(Data shown)

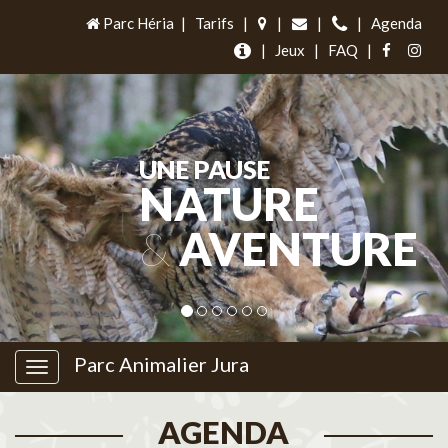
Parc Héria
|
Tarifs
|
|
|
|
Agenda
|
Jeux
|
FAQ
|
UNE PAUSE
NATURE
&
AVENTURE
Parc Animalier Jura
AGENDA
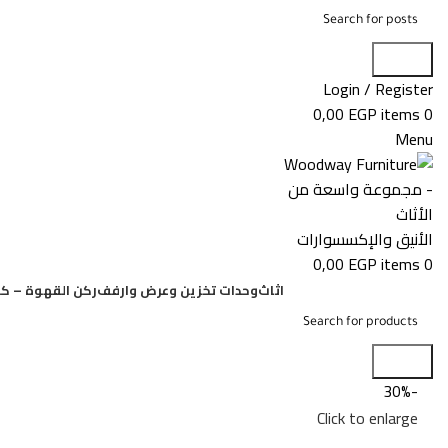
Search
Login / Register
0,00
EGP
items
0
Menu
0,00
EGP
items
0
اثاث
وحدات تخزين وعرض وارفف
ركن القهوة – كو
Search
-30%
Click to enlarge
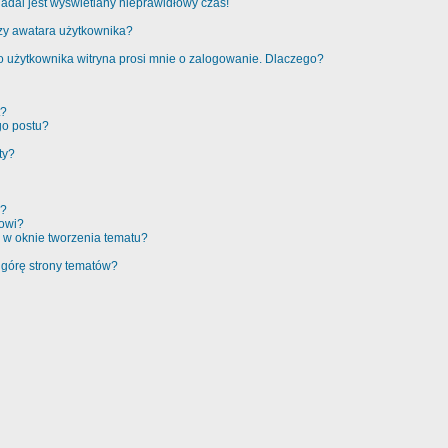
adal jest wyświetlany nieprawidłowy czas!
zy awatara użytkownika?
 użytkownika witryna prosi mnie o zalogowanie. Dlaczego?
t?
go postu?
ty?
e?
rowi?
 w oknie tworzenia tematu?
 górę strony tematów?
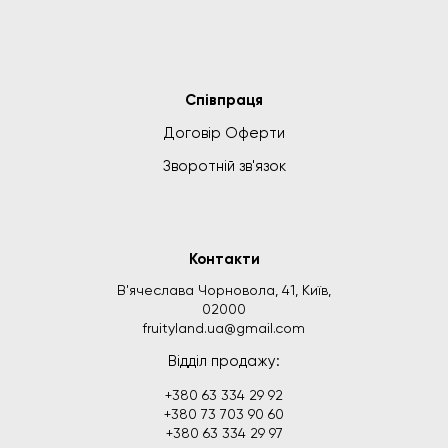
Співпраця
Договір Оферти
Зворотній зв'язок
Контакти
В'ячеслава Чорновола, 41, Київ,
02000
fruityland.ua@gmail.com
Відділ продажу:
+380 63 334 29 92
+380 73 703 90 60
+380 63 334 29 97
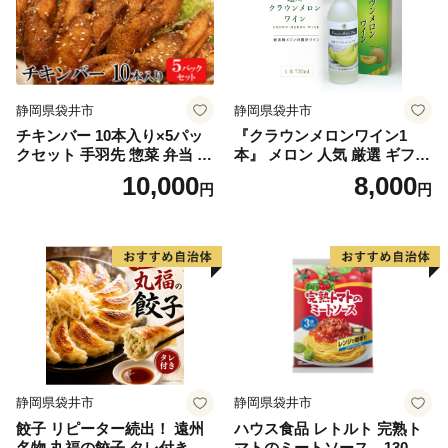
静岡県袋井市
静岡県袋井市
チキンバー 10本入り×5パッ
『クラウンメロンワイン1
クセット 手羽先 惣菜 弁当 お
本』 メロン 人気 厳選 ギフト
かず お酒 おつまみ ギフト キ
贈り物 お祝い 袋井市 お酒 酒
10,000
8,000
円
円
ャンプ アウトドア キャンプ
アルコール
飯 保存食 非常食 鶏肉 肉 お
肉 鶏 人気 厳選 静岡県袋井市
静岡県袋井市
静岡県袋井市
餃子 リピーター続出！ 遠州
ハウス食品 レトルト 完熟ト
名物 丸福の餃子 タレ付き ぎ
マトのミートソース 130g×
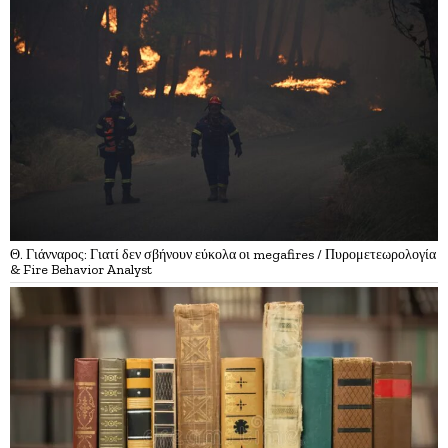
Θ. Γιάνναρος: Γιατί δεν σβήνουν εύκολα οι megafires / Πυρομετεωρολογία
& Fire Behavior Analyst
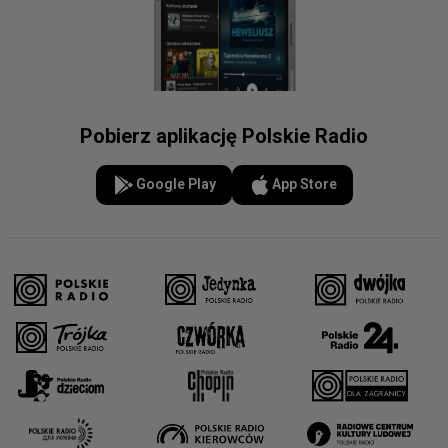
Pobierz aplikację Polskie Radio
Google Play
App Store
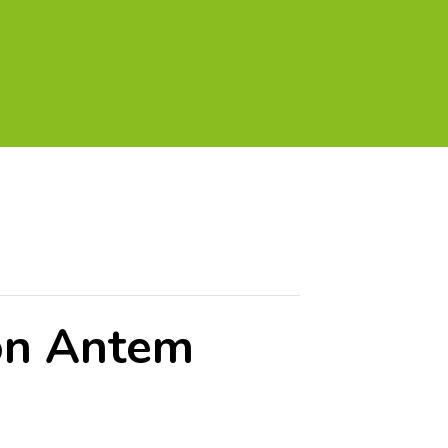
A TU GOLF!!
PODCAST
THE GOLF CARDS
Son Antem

(End Data shown)

> [Activity]
Print the data above from its first line through the line that has "zy awatara użytkownika?", exactly and with nothing else, omitting pictures.

> [The answer]
Parc Héria
|
Tarifs
|
|
|
|
Agenda
|
Jeux
|
FAQ
|
UNE PAUSE
NATURE
&
AVENTURE
Parc Animalier Jura
AGENDA
Search
Login / Register
0,00
EGP
items
0
Menu
0,00
EGP
items
0
اثاث
وحدات تخزين وعرض وارفف
ركن القهوة – كو
Search
-30%
Click to enlarge
adal jest wyświetlany nieprawidłowy czas!
zy awatara użytkownika?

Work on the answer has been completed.